From their inception, the Olympics have been an imperialist pissing contest. Like all things imperialist, their proudest moments have been their most revisionist, as have their most shameful. Jesse Owens’ iconic string of gold medals at the 1936 Olympics now have ineluctable ties to anti-Nazism, to the gloriously advanced west’s destruction of Hitler’s credos of racial superiority. In reality, Hitler, who was not present for any events, sent Owens a congratulatory picture of himself, while in America the Jim Crow laws continued to be implemented, segregation ran rife, and Owens himself struggled to make a living on return. Owens later said ‘Hitler didn’t snub me – it was FDR (President Roosevelt) who snubbed me.’

Or take the 1968 games, which kicked off ignominiously with the slaughter of over 400 protesters by the Mexican government, but are best remembered for the actions of African American athletes Tommie Smith and John Carlos. Smith and Carlos bowed their heads and raised their fists while they stood on the podium, having come first and third respectively in the 200m sprint, and were vilified for adopting a ‘Black Power salute’. Their protest was part of the Olympic Project for Human rights, organized by amateur African American athletes, which called for the restoration of Muhammad Ali’s heavyweight boxing title (stripped for his opposition to the invasion of Vietnam), the removal of nazi-sympathiser Avery Brundage, from his position as head of the IOC, the employment of more African American coaches, and the expulsion South Africa and Rhodesia, both apartheid states at the time, from the Games. The next day, the Los Angeles Times wrote that the athletes performed a ‘Nazi-like salute’. The Chicago Tribune referred to the incident as ‘an embarrassment visited upon the country’ by ‘renegades’ who would be ‘greeted as heroes by fellow extremists’ but had performed ‘an insult to their fellow countrymen.’ The Chicago American referred to Smith and Carlos as ‘a pair of black-skinned storm troopers’. So much for the celebration of the human spirit and achievement! That Smith had broken the world record was immaterial in the context of his willingness expose the rampant racism throughout the US, just four months after the assassination of Martin Luther King.
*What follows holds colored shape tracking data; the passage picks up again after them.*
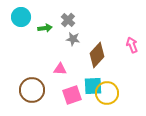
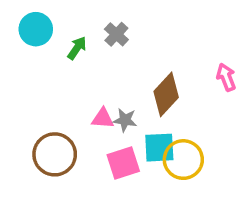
green arrow: (45, 28) -> (77, 48), turned -48
gray star: (73, 39) -> (125, 120), moved

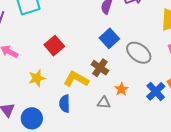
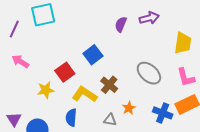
blue square: (109, 38) -> (93, 55), moved
red square: (54, 46) -> (65, 72), moved
blue cross: (156, 91) -> (163, 113), turned -30

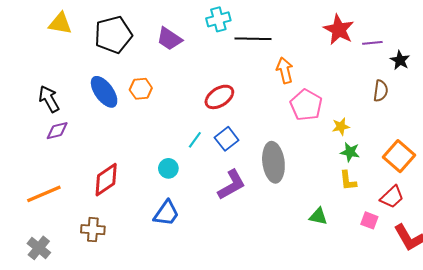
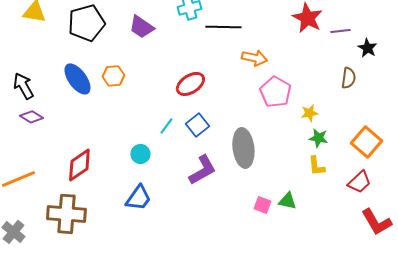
orange arrow: (285, 70) -> (254, 58), turned 115
purple diamond: (57, 131) -> (31, 117), turned 45
pink square: (369, 220) -> (262, 205), moved
brown cross: (93, 230) -> (66, 214), size x1.6

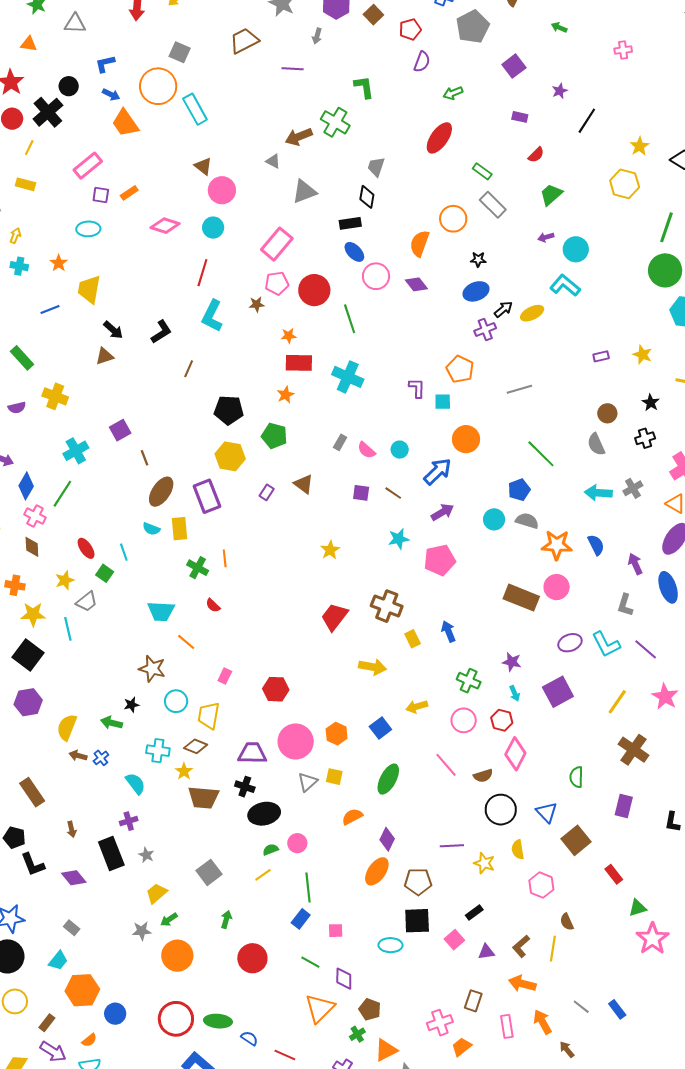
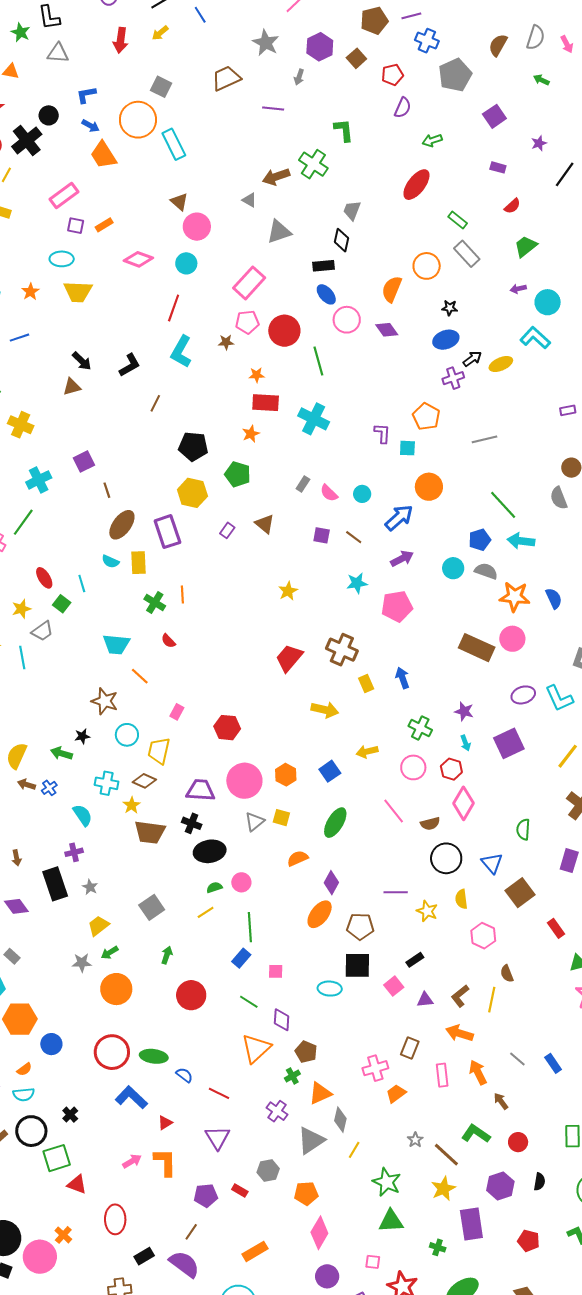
yellow trapezoid: (89, 289) -> (78, 292), moved, turned -100
cyan arrow: (598, 493) -> (521, 541), moved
The shameful legacy of the Olympics lies not only in quelling the civil dissent of its participants. For the 1988 games in Seoul, South Korea, 720,000 people lost their homes to make way for infrastructure as well as for a level of urbanization that made housing in the city unaffordable for ordinary people. In Atlanta in 1996 this number dropped to 30,000, but in 2008 the Beijing Games saw 1.5 million people displaced, with almost one in every six of the city’s inhabitants made homeless. Greece’s catastrophic spending on the 2004 Games was a major catalyst for the depth of the crisis that has created over 30% unemployment (over 50% among youth) and ravaged the healthcare system to the point of a medical regression of generations, with diseases like malaria, tuberculosis and Nile Fever re-emerging and AIDS having become 1250% more prevalent in the first ten months of 2011 alone. This year the Olympic Green Zone was planted in London’s East End. Thousands are already known to have become homeless (though western media sources are a little more reticent about reporting the inhumanity of the British Government than they are that of the Chinese) as often for rooftop missile launchers as for official infrastructure. Under changed police laws, every form of protest can be considered an act of terrorism.

The truly transcendent attitude that the Olympics breeds is one of protest and rejection. Those who have fought in the Games have not only fought against, but in spite of, the Games. They have fought in the face of an institution that not only acts to crush any political statement on the part of the oppressed, but one which seeks to whitewash the vast inequality in the world by dividing people along arbitrary geographical lines and telling them to line up against one another.